Kepala Dinkes Indramayu, Wawan Ridwan, mengungkapkan bahwa pencapaian ini merupakan wujud komitmen daerah menuju Kabupaten/Kota Sehat (KKS), sesuai dengan tujuan verifikasi ODF.
“Ini adalah langkah penting dalam program nasional KKS. Setiap kabupaten atau kota harus menjadi tempat yang layak huni agar masyarakatnya dapat hidup sehat,” ujar Wawan dalam keterangannya kepada media, Jumat (13/12/2024).
Wawan juga mengimbau masyarakat Indramayu untuk terus menjaga kebiasaan tidak membuang air besar sembarangan guna mempertahankan status ini.
Ketua Tim Kerja Kesling Kesjaor Dinkes Jawa Barat, Agus Sukandar, menjelaskan, dalam proses verifikasi ODF, sembilan kecamatan dipilih sebagai sampel, berdasarkan pedoman Kementerian Kesehatan yang menetapkan 30 persen dari total kecamatan sebagai sampel verifikasi.

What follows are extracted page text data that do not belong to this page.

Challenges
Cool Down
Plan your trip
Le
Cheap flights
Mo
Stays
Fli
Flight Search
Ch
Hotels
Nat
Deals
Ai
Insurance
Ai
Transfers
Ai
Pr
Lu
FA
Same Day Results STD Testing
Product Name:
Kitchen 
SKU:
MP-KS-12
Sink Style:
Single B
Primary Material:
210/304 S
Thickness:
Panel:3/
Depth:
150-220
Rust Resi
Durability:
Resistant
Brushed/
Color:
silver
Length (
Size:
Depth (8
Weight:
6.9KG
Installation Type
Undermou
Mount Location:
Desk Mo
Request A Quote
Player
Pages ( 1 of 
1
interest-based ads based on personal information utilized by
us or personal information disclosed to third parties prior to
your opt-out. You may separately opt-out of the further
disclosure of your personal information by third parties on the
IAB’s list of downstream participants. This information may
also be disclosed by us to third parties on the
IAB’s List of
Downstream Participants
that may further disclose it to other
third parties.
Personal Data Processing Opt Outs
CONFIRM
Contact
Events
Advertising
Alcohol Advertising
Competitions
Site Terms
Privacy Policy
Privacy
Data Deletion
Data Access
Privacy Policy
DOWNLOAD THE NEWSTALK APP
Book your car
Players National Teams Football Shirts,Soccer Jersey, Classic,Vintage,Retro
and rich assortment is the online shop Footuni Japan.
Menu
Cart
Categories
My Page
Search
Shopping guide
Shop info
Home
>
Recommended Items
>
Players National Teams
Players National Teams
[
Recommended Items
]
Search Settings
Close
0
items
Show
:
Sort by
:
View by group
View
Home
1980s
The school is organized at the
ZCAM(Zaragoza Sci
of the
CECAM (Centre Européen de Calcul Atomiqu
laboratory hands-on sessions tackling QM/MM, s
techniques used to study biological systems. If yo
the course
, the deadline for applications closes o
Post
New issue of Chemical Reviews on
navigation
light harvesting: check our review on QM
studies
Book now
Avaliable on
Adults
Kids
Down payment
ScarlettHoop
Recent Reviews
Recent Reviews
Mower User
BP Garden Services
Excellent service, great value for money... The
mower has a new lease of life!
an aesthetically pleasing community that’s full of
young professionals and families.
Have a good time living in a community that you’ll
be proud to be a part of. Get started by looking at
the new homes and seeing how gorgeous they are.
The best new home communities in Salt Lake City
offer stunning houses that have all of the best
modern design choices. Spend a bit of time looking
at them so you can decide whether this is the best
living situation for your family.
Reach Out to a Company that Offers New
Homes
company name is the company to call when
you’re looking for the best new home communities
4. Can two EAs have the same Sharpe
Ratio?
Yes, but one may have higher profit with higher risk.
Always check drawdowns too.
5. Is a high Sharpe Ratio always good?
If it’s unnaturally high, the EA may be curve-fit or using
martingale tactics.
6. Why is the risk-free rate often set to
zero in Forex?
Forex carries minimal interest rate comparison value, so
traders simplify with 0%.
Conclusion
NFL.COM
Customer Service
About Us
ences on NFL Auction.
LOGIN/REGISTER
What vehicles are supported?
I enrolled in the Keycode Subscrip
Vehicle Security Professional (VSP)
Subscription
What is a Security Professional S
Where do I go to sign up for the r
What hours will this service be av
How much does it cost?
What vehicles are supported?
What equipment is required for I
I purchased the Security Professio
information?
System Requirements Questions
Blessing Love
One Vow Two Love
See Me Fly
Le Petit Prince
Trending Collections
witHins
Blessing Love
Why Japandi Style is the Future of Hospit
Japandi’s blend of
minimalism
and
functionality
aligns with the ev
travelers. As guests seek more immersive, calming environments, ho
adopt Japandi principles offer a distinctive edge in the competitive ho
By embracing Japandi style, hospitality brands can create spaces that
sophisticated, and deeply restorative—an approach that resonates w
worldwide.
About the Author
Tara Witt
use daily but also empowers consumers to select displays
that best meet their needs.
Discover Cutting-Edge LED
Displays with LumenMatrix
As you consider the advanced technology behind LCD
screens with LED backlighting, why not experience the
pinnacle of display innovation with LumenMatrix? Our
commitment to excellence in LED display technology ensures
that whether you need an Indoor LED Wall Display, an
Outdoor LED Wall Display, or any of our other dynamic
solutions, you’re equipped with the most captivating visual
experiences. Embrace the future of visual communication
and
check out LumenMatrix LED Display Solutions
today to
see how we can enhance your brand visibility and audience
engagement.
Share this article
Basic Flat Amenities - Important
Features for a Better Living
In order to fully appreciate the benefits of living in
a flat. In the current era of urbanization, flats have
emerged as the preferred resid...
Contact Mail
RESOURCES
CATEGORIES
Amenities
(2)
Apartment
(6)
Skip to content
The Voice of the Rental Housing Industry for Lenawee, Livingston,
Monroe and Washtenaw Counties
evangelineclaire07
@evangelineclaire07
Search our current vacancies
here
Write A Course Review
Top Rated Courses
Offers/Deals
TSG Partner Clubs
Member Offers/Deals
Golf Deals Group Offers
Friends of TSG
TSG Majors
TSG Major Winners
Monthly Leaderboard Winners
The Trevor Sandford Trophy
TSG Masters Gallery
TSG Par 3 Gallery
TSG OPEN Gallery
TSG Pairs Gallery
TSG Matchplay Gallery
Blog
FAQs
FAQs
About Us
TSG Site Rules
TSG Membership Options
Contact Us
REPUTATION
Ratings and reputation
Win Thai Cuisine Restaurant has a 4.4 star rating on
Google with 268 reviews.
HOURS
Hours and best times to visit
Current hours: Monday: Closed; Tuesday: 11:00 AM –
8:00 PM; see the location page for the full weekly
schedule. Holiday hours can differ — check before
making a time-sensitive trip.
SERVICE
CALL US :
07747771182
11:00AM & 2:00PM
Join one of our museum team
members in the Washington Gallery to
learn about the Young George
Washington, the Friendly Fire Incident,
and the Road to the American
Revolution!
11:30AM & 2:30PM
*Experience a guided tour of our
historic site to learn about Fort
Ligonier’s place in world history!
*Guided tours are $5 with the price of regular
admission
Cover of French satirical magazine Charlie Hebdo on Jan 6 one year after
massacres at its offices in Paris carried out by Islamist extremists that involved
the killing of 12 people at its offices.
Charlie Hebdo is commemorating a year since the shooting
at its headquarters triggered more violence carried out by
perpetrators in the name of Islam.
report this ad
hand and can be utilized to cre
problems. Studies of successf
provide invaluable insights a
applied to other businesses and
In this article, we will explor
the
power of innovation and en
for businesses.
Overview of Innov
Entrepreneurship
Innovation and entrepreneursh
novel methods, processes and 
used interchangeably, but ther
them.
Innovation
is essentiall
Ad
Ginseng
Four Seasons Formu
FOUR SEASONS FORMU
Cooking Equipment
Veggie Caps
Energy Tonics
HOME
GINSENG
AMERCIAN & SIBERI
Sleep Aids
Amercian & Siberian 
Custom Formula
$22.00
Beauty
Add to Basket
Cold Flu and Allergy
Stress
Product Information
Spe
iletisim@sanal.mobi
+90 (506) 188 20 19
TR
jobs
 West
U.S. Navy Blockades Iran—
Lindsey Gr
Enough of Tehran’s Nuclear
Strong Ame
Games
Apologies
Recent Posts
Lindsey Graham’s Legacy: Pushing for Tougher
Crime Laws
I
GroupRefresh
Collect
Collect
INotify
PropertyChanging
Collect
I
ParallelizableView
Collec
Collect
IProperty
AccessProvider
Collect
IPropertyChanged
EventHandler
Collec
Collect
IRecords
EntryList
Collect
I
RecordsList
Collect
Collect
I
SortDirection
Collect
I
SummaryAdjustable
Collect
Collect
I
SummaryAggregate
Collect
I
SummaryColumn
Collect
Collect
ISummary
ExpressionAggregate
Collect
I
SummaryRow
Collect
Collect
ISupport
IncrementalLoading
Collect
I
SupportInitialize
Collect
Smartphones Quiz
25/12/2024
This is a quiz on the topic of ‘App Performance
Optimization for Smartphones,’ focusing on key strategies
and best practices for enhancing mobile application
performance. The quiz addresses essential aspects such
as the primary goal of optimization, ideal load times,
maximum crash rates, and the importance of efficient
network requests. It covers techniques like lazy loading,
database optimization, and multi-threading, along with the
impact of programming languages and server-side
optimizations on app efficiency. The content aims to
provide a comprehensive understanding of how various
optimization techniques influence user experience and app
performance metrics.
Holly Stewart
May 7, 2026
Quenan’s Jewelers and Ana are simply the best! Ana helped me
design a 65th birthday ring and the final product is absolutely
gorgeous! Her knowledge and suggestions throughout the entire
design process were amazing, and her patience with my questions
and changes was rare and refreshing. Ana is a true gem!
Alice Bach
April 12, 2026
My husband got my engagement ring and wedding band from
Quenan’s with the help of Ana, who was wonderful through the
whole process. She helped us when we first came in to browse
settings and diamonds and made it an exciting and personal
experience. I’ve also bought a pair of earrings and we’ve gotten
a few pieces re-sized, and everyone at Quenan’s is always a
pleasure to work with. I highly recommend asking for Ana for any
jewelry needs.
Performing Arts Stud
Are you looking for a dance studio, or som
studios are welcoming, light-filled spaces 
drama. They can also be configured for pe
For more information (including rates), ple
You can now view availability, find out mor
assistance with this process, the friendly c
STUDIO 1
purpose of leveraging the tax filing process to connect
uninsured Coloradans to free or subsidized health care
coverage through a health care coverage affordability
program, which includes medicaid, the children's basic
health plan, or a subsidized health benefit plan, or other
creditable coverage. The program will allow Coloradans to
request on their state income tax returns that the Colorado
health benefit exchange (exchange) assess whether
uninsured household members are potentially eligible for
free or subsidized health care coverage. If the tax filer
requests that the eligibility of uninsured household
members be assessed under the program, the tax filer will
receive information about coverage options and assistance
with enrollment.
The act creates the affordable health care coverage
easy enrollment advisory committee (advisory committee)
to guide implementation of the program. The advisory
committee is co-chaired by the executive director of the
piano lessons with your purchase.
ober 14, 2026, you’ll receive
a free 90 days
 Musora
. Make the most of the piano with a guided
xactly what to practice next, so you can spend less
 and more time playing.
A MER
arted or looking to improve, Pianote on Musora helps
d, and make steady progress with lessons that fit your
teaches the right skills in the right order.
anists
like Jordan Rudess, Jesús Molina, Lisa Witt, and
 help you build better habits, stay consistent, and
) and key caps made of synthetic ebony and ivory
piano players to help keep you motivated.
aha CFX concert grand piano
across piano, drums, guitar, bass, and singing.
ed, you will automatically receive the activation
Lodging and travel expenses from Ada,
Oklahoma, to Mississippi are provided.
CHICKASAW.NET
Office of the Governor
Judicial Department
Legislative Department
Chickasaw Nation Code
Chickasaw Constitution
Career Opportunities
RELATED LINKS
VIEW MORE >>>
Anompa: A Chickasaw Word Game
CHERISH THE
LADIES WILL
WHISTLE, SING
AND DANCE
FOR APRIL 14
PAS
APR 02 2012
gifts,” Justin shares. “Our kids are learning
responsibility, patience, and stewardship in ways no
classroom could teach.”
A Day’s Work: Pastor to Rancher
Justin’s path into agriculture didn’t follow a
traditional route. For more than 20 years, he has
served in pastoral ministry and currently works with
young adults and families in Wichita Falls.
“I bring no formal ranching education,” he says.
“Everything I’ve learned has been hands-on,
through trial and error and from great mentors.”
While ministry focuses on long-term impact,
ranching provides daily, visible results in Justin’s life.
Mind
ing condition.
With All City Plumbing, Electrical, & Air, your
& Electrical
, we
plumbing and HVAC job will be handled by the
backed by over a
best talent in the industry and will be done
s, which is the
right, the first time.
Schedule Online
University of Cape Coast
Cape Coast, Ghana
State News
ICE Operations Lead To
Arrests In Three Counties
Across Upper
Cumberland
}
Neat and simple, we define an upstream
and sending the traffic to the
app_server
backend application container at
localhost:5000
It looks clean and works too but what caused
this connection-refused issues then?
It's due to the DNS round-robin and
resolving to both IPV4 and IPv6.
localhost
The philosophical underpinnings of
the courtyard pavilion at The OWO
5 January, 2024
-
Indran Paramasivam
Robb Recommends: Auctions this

“Dari setiap kecamatan, kami mengambil satu desa sebagai sampel, sehingga total ada sembilan desa yang diverifikasi. Hasilnya, Indramayu memenuhi kriteria dan layak menjadi kabupaten bebas buang air besar sembarangan,” papar Agus.
Namun, Agus menambahkan, meskipun status ODF telah tercapai, masih ada beberapa aspek yang perlu diperhatikan untuk memastikan keberlanjutan program ini.
“Dari hasil kunjungan lapangan, Kabupaten Indramayu dinyatakan 100 persen terverifikasi ODF. Tapi tetap ada hal-hal yang harus ditindaklanjuti sebagai upaya mempertahankan status ini,” tutupnya.